A number of posts in this blog have dealt with the increasing variety and sheer number of ‘things’, be they sensors, wearables, appliances, actuators, industrial components etc. that will gain connectivity over the coming few years. There will however be no point adding connectivity to these items if they do not produce meaningful data, and in turn there will be no point collating this data unless insights are obtained that can be acted upon. This is why the ‘Internet of Things’ is invariably coupled with its close relative in the family of hyped buzzwords – Mr ‘Big Data’.
To give an example of the scale of data being produced, Cisco estimates that by 2018, connected devices will generate 400 zettabytes of data annually. (I too needed to look that up. Apparently a zettabyte is 1021 bytes or 1 billion terabytes).
Now this figure is as much conjecture as it is incomprehensible to most of us. Nevertheless it aims to highlight one of the key challenges of gaining value out of all these connecting ‘things’, namely the requirement to process and analyse data, and act upon it to generate business value – either by reducing operational costs, improving customer experience or increasing revenue. By way of example, acting upon the data could mean carrying out preventative maintenance in an industrial application, carry out a diagnosis in a health application or recommend an appropriate traffic routing in a particularly congested metropolitan area. So without analysis, the data is worthless and there is no justification to invest in the device, sensor and communications infrastructure required for an “Internet of Things” system.

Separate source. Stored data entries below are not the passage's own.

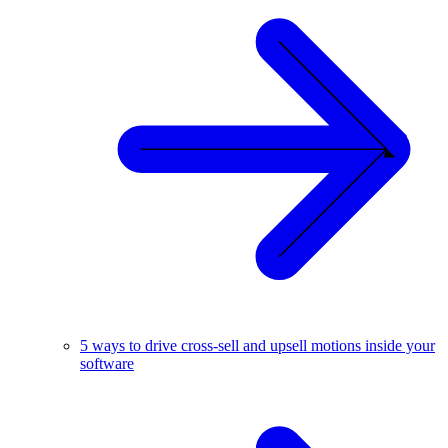
5 ways to drive cross-sell and upsell motions inside your
software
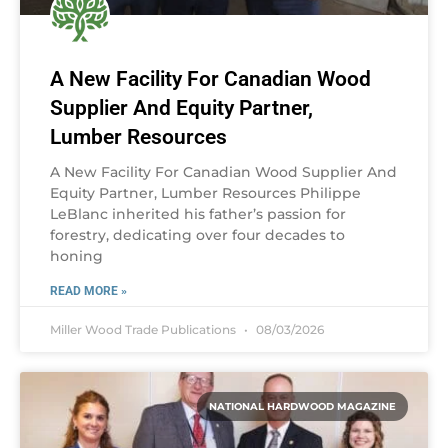
A New Facility For Canadian Wood
Supplier And Equity Partner,
Lumber Resources
A New Facility For Canadian Wood Supplier And
Equity Partner, Lumber Resources Philippe
LeBlanc inherited his father’s passion for
forestry, dedicating over four decades to
honing
READ MORE »
Miller Wood Trade Publications
08/03/2026
NATIONAL HARDWOOD MAGAZINE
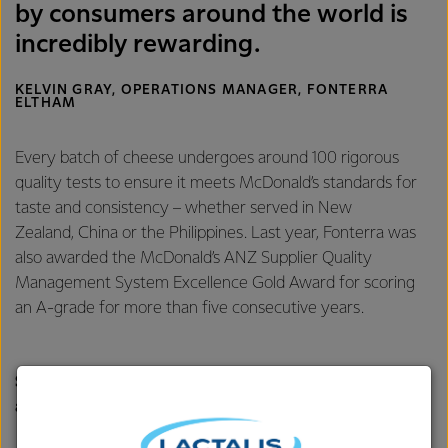
by consumers around the world is
incredibly rewarding.
KELVIN GRAY, OPERATIONS MANAGER, FONTERRA
ELTHAM
Every batch of cheese undergoes around 100 rigorous
quality tests to ensure it meets McDonald’s standards for
taste and consistency – whether served in New
Zealand, China or the Philippines. Last year, Fonterra was
also awarded the McDonald’s ANZ Supplier Quality
Management System Excellence Gold Award for scoring
an A-grade for more than five consecutive years.
Scaling up to meet global demand for slice-on-slice
and mozzarella cheese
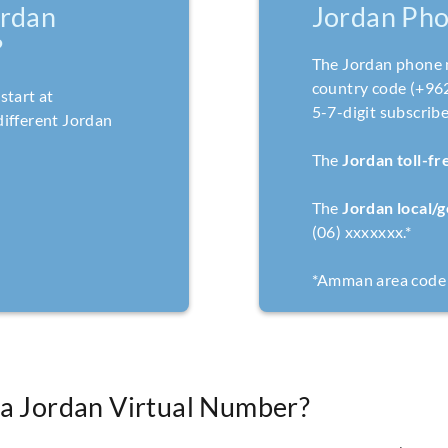
rdan
Jordan Ph
?
The Jordan phone 
country code (+962)
start at
5-7-digit subscrib
ifferent Jordan
The
Jordan toll-f
The
Jordan local/
(06) xxxxxxx.*
*Amman area code 
 a Jordan Virtual Number?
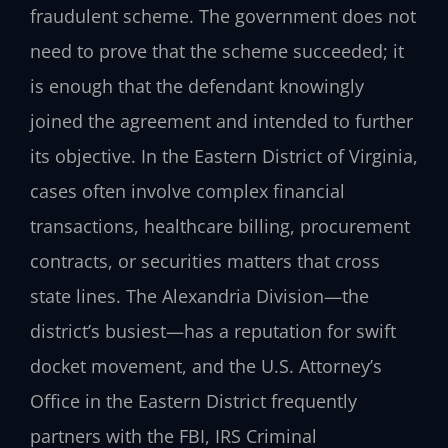
fraudulent scheme. The government does not
need to prove that the scheme succeeded; it
is enough that the defendant knowingly
joined the agreement and intended to further
its objective. In the Eastern District of Virginia,
cases often involve complex financial
transactions, healthcare billing, procurement
contracts, or securities matters that cross
state lines. The Alexandria Division—the
district’s busiest—has a reputation for swift
docket movement, and the U.S. Attorney’s
Office in the Eastern District frequently
partners with the FBI, IRS Criminal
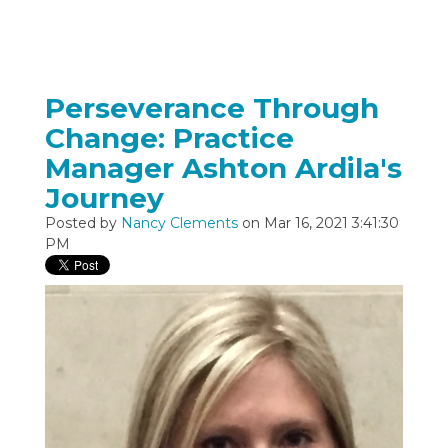
Perseverance Through
Change: Practice
Manager Ashton Ardila's
Journey
Posted by
Nancy Clements
on Mar 16, 2021 3:41:30
PM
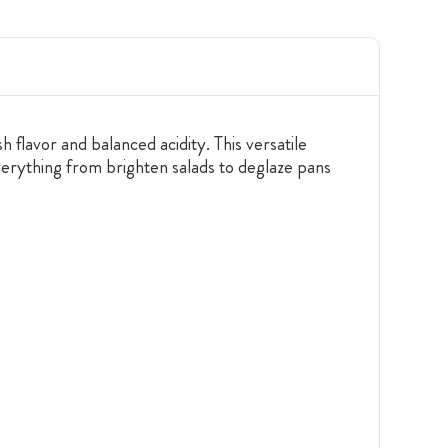
 flavor and balanced acidity. This versatile
 everything from brighten salads to deglaze pans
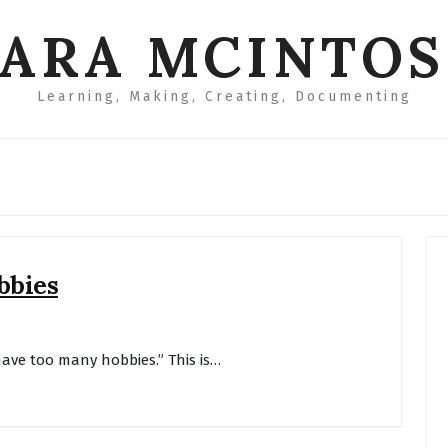
ARA MCINTO
Learning, Making, Creating, Documenting
bbies
have too many hobbies.” This is…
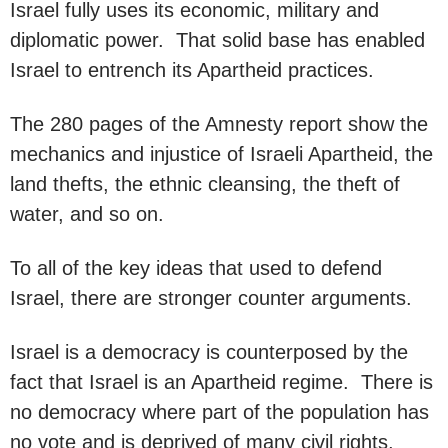
Israel fully uses its economic, military and
diplomatic power. That solid base has enabled
Israel to entrench its Apartheid practices.
The 280 pages of the Amnesty report show the
mechanics and injustice of Israeli Apartheid, the
land thefts, the ethnic cleansing, the theft of
water, and so on.
To all of the key ideas that used to defend
Israel, there are stronger counter arguments.
Israel is a democracy is counterposed by the
fact that Israel is an Apartheid regime. There is
no democracy where part of the population has
no vote and is deprived of many civil rights,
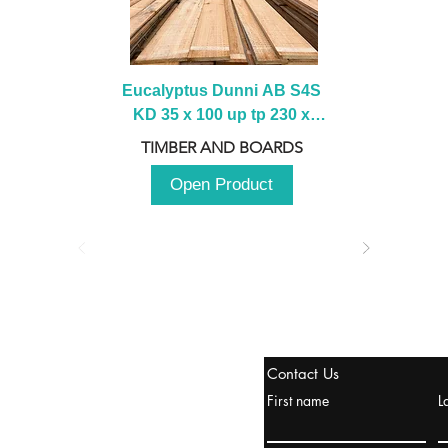
Eucalyptus Dunni AB S4S 
KD 35 x 100 up tp 230 x 
2100 up to 3000mm
TIMBER AND BOARDS
Open Product
stanbul / TURKEY
Contact Us
urope & Turkey & Russia
First name
L
urkanik@cliftonvale.com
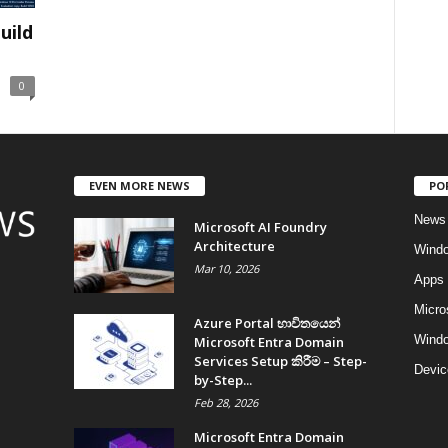
uild
0
EVEN MORE NEWS
PO
News
Microsoft AI Foundry
Architecture
Wind
Mar 10, 2026
Apps
Micro
Azure Portal භාවිතයෙන්
Windo
Microsoft Entra Domain
Services Setup කිරීම – Step-
Devic
by-Step...
Feb 28, 2026
Microsoft Entra Domain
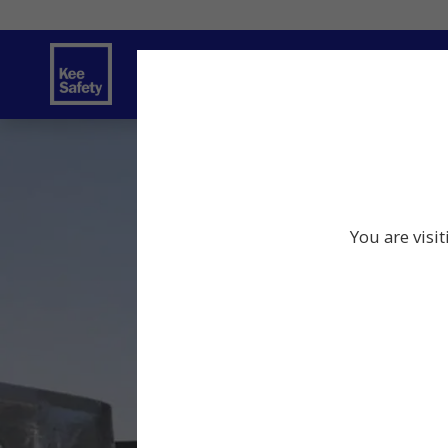
Safety Solutions
Services
Innov
You are visi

This is not a problem for the likes of Google and Amazon who have built their entire business on predicting customer behaviour based on sophisticated machine-learning models. Similarly, in the industrial internet, big players like GE can easily deal with the volume of data produced by its jet engines, power plants or any other of its countless industrial machines. The key challenge comes to the smaller companies, whose expertise lies in the specific industry within which they operate, and not in the artificial intelligence and data science disciplines that underpin big data analysis. These can include the raft of industrial operations whose processes can be optimised by clever use of analytics, or the IoT start-up working on a shoestring, and therefore unable to access the knowledge that can be offered by firms such as IBM, Accenture and Capgemini.
One answer to this problem comes in the form of self-service cloud-based analytic engines. Two weeks ago at the Microsoft Futures event in London, much was made of Azure Cloud Machine Learning service. Now also available via a free trial, it provides access to a wide range of algorithms, allowing users to build bespoke APIs to analytical engines underpinned by Microsoft’s decades of research into machine learning. The Microsoft package includes a host of wonderfully named alogorithms, including Deep Neural Networks, Scalable Boosted Decision Trees and my favourite, Decision Jungles.
Of course, Microsoft are neither the first nor the only outfit to offer this sort of analytical engine as a cloud service. Google, for example, offers its Google Prediction API, though is very coy about what algorithms underpin it. Additionally, the (imaginatively titled) Predictive Analytics Today website lists another twenty-eight sites that provide such capabilities. The Microsoft offering does however appear to represent a significant step forward, as the provision of a ‘no coding’ option, the ability to integrate seamlessly with existing algorithms, as well as the ease of integrating with other Microsoft products, all lower the bar to access cutting-edge big data capability.
While this field is undoubtedly exciting, in my view, one of the main challenges is to understand how realistic it is to apply a centralised cloud-based analytics engine to an IoT scenario that is generating gigabytes of data. Especially where the input rate of data is very fast, and a quick reaction time is required, it may simply not be practical to push all this to a centralised cloud API. Beau Cronin, a leading exponent in this space calls this the problem of Data Gravity, whereby for truly large data sets, it makes a lot more sense to take the compute to the data rather than the other way round. In other words, instead of sending data to the cloud, bring the algorithms on site, in direct contradiction to the thirty “machine learning in the cloud” models mentioned above. Although Dr Cronin does not offer a way forward, I feel that the opportunity and value that can be achieved by opening up Microsoft et al’s great pool of capability in machine learning to a wide ecosystem of players in the world of connected devices is so great that these platforms will definitely provide a great source of innovation and exciting services.